Abby Shevitz -- a role model in the global fight against AIDS
December 1 is World AIDS Day, established in 1988 by the World Health Organization to raise awareness and focus attention on the global AIDS epidemic. World AIDS Day reminds us that for many across the globe, the spread of HIV/AIDS is a very real, very present, part of every day life, and millions are suffering.The global AIDS epidemic can be difficult for some Americans to accept or understand.
In the U.S., education and awareness campaigns have been fairly effective in preventing the spread of HIV, and medical advances in treatment have allowed many with HIV to live long and active lives. The strategies that work for us, however, do not work in Africa for a number of cultural and economic reasons, and it can be difficult to know the best way to help. For this reason, it is important to look to role models like the late Dr. Abby Shevitz, a physician and advocate who used compassion as her primary weapon in the fight against AIDS. In the global war on AIDS, compassion will always be our most effective strategy.
Dr. Abby Shevitz, one of the Boston honorees at JWA’s Women Who Dared event in 2002, passed away in 2005 at the age of 46. She was working as a Resident Physician and one of the first female Chief Residents at Boston City Hospital at the height of the AIDS epidemic in the US in the 1980s. She said, "The most important ground that I broke was to develop an AIDS 101 Curriculum to teach the house staff what AIDS was, what it meant, how to care for terminally ill patients, especially the compassion side, which most staff were not prepared for." Dr. Shevitz then went on to help develop the first HIV Testing Protocol at a time when there were no existing guidelines.
Later, in 1994, Dr. Shevitz earned a Masters Degree in Public Health from the Harvard School of Public Health. In 1996 she joined the faculty of the Department of Community Health and Family Medicine at Tufts University School of Medicine. In these years, she earned an international reputation for her work on HIV/AIDS, including research on the nutritional problems and lipodystrophy associated with HIV infection. We can only imagine what accomplishments would have followed. While Dr. Shevitz’s research is undoubtedly significant, she leaves behind a legacy of compassion, a Jewish value that informed her life’s work, “just caring, loving, giving.”
"I always wanted to be one of these people who traveled internationally and save the Third World. I never did that.

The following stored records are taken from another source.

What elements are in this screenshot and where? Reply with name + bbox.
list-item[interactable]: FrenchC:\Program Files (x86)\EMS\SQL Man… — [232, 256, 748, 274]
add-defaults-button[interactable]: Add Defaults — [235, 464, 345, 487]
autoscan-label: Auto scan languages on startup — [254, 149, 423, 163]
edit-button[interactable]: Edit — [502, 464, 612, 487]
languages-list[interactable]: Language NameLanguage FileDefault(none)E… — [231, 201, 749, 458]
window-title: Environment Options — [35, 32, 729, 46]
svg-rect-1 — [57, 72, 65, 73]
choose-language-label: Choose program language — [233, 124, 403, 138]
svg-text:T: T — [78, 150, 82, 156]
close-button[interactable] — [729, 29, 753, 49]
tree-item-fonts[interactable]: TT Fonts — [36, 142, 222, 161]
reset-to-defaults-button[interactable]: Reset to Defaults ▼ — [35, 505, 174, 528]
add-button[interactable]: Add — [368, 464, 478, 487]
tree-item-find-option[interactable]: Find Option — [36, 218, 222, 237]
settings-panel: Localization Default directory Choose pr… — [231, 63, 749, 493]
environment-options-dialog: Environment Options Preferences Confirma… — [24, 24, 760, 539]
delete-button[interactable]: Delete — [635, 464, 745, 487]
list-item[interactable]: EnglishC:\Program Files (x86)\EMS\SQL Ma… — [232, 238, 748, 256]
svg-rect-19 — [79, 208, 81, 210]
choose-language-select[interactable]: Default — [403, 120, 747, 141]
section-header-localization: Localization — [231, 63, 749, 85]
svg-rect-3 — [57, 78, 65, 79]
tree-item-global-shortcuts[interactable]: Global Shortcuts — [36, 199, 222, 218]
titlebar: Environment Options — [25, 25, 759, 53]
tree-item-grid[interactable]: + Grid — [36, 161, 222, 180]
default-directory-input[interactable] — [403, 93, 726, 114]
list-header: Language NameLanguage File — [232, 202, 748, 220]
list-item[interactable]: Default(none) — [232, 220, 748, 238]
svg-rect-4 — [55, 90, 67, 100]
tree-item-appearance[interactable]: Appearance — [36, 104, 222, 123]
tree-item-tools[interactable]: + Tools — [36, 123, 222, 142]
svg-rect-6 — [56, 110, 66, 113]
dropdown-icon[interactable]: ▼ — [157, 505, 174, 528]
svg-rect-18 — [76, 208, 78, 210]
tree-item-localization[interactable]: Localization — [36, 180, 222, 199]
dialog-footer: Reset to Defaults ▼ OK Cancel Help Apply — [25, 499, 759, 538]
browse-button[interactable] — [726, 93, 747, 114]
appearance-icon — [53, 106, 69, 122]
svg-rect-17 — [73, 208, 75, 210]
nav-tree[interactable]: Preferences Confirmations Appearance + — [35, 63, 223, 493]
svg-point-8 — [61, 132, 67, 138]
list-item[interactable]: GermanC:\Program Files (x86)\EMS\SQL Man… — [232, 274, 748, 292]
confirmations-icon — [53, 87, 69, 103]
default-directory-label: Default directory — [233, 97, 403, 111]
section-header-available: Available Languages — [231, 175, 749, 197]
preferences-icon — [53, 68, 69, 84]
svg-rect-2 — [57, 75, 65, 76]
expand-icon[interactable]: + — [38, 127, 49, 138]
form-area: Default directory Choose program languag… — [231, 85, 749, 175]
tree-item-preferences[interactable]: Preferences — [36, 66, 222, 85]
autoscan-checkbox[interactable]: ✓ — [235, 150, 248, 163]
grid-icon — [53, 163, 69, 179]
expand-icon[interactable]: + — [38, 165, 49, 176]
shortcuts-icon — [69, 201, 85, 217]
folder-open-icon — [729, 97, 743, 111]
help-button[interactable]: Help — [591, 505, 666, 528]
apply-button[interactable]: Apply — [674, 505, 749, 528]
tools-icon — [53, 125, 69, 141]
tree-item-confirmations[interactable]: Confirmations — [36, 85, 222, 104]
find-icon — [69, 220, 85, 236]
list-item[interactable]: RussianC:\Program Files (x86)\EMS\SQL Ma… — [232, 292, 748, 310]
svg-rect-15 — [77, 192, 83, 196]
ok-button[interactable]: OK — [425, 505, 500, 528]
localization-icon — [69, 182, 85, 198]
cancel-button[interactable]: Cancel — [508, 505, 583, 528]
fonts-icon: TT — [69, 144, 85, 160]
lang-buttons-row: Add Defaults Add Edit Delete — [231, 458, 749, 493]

But I've done it on a different scale, closer to home. All of my patients, since the beginning of my work, involved people who are impoverished, many of them homeless, many of them addicted to drugs, most have horribly abusive backgrounds; their stories are horrible. They all responded so incredibly positively to someone who genuinely cared about them. Patients said, 'No one has ever shown that they cared about me.' Imagine that they didn't have that ever in their lives. The first time they heard that was from a doctor at a time when they had a fatal illness."
Last year Jordan Namerow, one of our JWA bloggers, wrote about her experience working with AIDS patients in Africa. This kind of work is incredible and inspiring, but for a lot of reasons, most of us will never go to developing nations to fight AIDS on the ground. Still, that does not mean that they have nothing to offer. Dr. Shevitz never made it to Africa, and called herself an “advocate” rather than an “activist.” The work of activists is crucial, but one does not have to be an activist to make a difference. Advocacy is something that each of us can accomplish in our own way. Being compassionate in our daily lives, in our work, in our acts of tzedakah, is part of advocacy. Compassion, like HIV, can be passed from person to person and from parent to child. It is even easier to transmit since it can be passed simply through setting an example.
Dr. Shevitz said that as a woman in medicine she never felt discriminated against, but that she wished she had had more women role models throughout her career: "Certainly being compassionate and having the caring side is more of a woman's thing than a man's thing. And that motherly compassion has always been such an important part of my career and advocacy… If I'd had a personal role model, I might have proceeded faster or with a stronger sense of direction, rather than trying to find my own way." And this is why, on World AIDS Day, I suggest that we look to Dr. Abby Shevitz as our role model. However we choose to contribute to the global war against AIDS, Dr. Shevitz reminds us to fight, first and foremost, with compassion.